Exercise brief →
Below are lines of records; copy exactly those from the one containing "Термостойкие ЛКМ и огнезащитные составы" through the one containing "Najdete zde aktuality", leaving the pictures behind.

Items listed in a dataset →
-=-=-=-=-
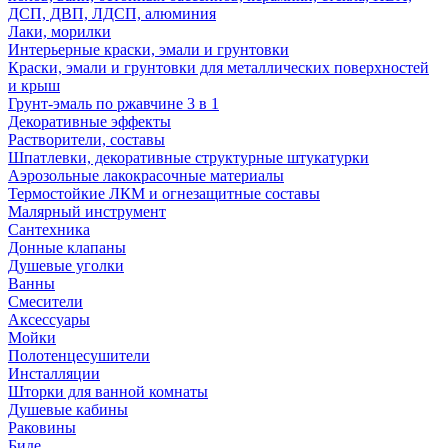
ДСП, ДВП, ЛДСП, алюминия
Лаки, морилки
Интерьерные краски, эмали и грунтовки
Краски, эмали и грунтовки для металлических поверхностей
и крыш
Грунт-эмаль по ржавчине 3 в 1
Декоративные эффекты
Растворители, составы
Шпатлевки, декоративные структурные штукатурки
Аэрозольные лакокрасочные материалы
Термостойкие ЛКМ и огнезащитные составы
Малярный инструмент
Сантехника
Донные клапаны
Душевые уголки
Ванны
Смесители
Аксессуары
Мойки
Полотенцесушители
Инсталляции
Шторки для ванной комнаты
Душевые кабины
Раковины
Биде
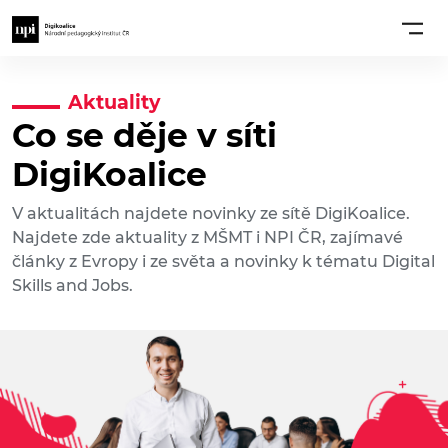
Aktuality
Co se děje v síti
DigiKoalice
V aktualitách najdete novinky ze sítě DigiKoalice.
Najdete zde aktuality z MŠMT i NPI ČR, zajímavé
články z Evropy i ze světa a novinky k tématu Digital
Skills and Jobs.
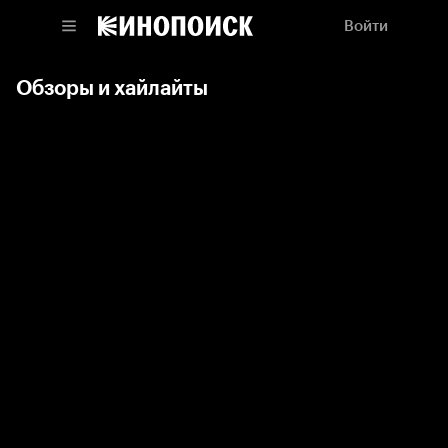
Войти
Обзоры и хайлайты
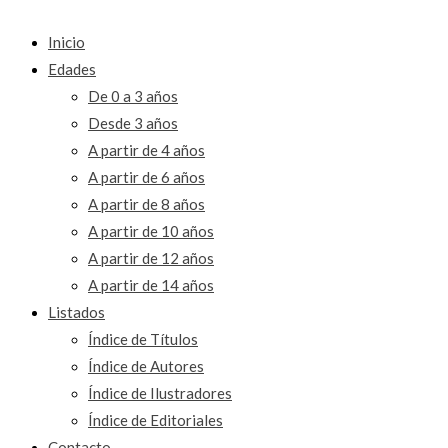
Inicio
Edades
De 0 a 3 años
Desde 3 años
A partir de 4 años
A partir de 6 años
A partir de 8 años
A partir de 10 años
A partir de 12 años
A partir de 14 años
Listados
Índice de Títulos
Índice de Autores
Índice de Ilustradores
Índice de Editoriales
Contacto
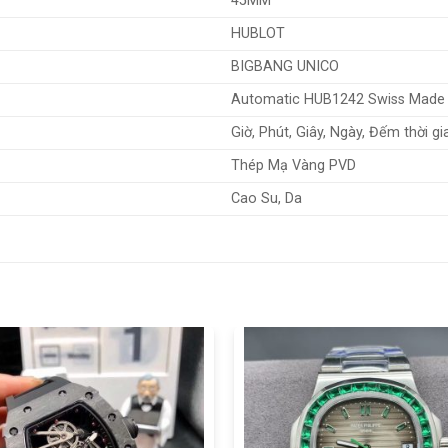
45MM
HUBLOT
BIGBANG UNICO
Automatic HUB1242 Swiss Made
Giờ, Phút, Giây, Ngày, Đếm thời g
Thép Mạ Vàng PVD
Cao Su, Da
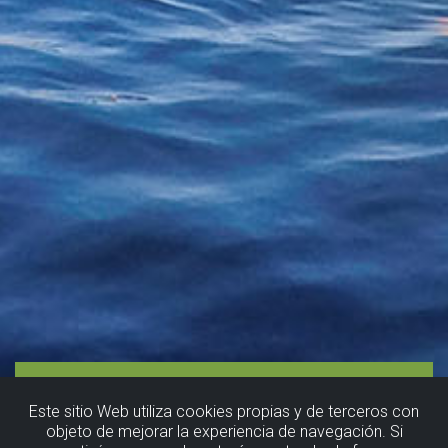
Este sitio Web utiliza cookies propias y de terceros con
objeto de mejorar la experiencia de navegación. Si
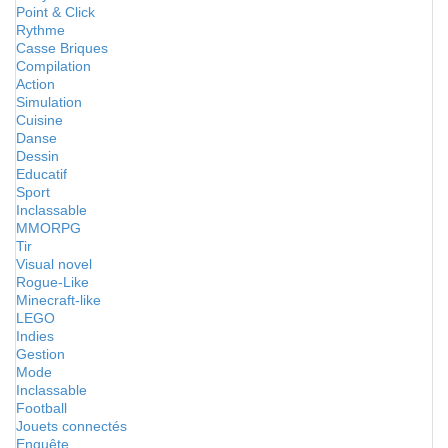
Point & Click
Rythme
Casse Briques
Compilation
Action
Simulation
Cuisine
Danse
Dessin
Educatif
Sport
Inclassable
MMORPG
Tir
Visual novel
Rogue-Like
Minecraft-like
LEGO
Indies
Gestion
Mode
Inclassable
Football
Jouets connectés
Enquête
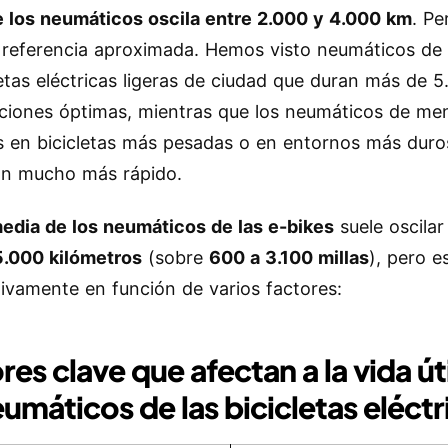
 los neumáticos oscila entre 2.000 y 4.000 km
. Pe
 referencia aproximada. Hemos visto neumáticos de
letas eléctricas ligeras de ciudad que duran más de 
ciones óptimas, mientras que los neumáticos de men
os en bicicletas más pesadas o en entornos más duro
an mucho más rápido.
edia de los neumáticos de las e-bikes
suele oscila
5.000 kilómetros
(sobre
600 a 3.100 millas
), pero e
ativamente en función de varios factores:
res clave que afectan a la vida út
eumáticos de las bicicletas eléctr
-=-=-=-=-
Solution to this exercise →
Термостойкие ЛКМ и огнезащитные составы
Малярный инструмент
Сантехника
Донные клапаны
Душевые уголки
Ванны
Смесители
Аксессуары
Мойки
Полотенцесушители
Инсталляции
Шторки для ванной комнаты
Душевые кабины
Раковины
Биде
Aktuality
Co se děje v síti
DigiKoalice
V aktualitách najdete novinky ze sítě DigiKoalice.
Najdete zde aktuality z MŠMT i NPI ČR, zajímavé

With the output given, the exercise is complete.